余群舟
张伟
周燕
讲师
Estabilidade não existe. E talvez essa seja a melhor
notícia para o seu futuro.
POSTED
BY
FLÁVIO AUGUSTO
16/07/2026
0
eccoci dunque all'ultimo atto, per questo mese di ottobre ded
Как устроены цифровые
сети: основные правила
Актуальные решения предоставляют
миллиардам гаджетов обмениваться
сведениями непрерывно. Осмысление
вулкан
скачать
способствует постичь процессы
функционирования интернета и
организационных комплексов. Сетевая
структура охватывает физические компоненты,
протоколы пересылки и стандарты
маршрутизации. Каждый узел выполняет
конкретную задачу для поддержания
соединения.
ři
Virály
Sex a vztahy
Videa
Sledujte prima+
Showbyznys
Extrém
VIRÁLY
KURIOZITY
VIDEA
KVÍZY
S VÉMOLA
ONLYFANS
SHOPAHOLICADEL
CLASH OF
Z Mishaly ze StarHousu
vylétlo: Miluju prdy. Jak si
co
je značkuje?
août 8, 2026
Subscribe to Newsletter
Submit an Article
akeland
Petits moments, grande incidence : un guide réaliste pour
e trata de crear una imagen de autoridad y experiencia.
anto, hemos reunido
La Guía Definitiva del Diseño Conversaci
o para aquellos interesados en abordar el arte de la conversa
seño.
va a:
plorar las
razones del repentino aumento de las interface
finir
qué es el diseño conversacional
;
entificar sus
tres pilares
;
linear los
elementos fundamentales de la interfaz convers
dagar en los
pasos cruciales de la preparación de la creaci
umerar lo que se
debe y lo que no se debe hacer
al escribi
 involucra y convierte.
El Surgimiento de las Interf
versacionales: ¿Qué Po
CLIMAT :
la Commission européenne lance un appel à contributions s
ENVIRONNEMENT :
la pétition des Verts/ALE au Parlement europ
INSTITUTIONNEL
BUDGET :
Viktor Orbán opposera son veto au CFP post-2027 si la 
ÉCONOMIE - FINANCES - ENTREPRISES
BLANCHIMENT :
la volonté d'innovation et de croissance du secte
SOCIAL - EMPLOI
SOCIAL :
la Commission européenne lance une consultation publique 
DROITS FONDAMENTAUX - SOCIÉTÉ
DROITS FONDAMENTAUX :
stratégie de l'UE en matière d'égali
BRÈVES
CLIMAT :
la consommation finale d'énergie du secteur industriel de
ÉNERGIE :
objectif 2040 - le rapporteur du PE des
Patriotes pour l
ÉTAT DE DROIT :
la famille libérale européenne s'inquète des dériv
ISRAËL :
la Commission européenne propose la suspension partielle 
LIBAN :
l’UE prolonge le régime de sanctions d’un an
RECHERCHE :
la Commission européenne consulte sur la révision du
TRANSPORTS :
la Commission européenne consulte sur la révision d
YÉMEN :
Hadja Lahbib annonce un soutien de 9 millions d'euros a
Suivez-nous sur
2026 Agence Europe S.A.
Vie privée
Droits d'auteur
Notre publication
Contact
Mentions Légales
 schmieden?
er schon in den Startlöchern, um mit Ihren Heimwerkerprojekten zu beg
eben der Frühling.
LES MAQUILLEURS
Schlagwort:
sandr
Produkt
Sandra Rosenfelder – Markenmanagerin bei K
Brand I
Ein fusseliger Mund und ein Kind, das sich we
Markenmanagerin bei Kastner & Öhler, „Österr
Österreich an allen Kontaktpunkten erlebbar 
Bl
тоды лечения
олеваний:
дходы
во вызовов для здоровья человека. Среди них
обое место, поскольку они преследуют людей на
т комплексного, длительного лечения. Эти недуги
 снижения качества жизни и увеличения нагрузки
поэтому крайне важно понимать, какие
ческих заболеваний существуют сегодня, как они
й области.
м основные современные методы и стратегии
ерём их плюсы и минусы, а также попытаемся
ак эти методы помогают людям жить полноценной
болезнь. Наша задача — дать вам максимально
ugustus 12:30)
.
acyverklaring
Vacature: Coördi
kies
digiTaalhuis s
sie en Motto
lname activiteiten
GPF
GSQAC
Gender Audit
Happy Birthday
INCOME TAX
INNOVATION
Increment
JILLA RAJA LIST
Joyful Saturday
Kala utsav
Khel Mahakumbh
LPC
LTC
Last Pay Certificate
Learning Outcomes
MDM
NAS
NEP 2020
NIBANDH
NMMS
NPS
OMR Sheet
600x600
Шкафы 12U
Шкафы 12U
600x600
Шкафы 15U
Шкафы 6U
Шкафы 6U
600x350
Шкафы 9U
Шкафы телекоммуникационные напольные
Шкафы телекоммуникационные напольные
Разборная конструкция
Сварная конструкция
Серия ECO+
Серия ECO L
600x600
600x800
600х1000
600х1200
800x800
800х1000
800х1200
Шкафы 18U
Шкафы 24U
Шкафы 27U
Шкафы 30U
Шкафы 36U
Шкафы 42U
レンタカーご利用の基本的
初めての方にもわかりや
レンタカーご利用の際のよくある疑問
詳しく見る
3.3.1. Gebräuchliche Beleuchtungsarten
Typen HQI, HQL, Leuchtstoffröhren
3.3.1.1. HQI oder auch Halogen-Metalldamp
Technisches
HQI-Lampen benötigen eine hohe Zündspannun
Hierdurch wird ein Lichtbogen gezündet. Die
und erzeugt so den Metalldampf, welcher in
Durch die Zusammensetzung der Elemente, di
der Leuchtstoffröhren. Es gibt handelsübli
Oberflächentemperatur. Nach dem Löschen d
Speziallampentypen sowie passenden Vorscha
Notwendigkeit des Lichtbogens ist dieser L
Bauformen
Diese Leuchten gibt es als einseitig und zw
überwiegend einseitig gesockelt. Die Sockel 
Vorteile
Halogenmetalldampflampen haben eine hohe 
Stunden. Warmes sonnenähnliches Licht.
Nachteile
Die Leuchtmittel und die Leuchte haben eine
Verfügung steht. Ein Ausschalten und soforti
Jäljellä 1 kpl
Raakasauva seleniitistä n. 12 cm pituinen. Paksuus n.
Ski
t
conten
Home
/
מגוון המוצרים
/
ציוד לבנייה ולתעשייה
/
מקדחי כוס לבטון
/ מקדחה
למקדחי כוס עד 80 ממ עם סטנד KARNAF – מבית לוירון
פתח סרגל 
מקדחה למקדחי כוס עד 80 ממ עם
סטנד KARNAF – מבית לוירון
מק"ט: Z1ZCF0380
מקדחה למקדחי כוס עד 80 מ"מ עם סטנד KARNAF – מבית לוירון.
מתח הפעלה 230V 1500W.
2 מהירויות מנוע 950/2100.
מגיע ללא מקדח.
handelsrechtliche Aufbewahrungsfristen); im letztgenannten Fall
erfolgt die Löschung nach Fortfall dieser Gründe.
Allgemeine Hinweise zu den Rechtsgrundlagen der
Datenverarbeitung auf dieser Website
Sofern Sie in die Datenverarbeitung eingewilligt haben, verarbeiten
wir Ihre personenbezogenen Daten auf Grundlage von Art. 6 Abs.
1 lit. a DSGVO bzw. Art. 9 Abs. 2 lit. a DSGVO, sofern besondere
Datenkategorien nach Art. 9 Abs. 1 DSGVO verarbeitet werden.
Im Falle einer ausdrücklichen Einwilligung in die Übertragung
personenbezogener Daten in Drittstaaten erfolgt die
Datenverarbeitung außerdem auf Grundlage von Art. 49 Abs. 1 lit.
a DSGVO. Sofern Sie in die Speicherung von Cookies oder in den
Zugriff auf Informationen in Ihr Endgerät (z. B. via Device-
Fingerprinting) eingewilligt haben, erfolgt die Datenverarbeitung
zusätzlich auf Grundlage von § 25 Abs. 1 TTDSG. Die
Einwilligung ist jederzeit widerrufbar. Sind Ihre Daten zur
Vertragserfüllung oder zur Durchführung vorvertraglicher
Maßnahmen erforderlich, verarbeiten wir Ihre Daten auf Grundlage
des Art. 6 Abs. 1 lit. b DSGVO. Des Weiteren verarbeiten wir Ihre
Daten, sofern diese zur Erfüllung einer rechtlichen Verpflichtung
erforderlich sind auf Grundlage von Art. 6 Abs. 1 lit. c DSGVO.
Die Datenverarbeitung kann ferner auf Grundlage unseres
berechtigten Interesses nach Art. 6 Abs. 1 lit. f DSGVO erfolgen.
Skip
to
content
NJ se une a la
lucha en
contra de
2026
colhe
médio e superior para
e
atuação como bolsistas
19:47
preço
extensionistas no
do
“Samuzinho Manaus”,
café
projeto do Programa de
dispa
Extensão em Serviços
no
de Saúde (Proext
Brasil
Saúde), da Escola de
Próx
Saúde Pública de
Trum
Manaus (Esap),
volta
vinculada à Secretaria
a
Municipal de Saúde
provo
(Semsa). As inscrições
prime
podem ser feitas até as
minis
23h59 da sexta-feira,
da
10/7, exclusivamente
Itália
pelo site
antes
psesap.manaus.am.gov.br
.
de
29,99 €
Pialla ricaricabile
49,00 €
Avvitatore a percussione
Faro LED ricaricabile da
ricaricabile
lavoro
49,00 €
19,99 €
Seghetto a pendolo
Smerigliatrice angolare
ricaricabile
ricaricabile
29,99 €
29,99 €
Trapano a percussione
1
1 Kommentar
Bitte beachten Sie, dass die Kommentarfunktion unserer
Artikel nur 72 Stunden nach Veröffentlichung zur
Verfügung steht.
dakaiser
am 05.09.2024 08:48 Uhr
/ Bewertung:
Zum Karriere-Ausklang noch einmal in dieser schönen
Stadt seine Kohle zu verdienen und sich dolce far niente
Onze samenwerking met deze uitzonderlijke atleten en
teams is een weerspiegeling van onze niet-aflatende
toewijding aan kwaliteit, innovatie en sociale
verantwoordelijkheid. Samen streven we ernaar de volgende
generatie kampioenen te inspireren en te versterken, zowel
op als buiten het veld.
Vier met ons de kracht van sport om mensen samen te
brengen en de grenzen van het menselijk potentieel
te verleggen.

- _To do_
Your reply should be only the count of lines in the entries above that contain the word "pour".

- _Output for this task_
2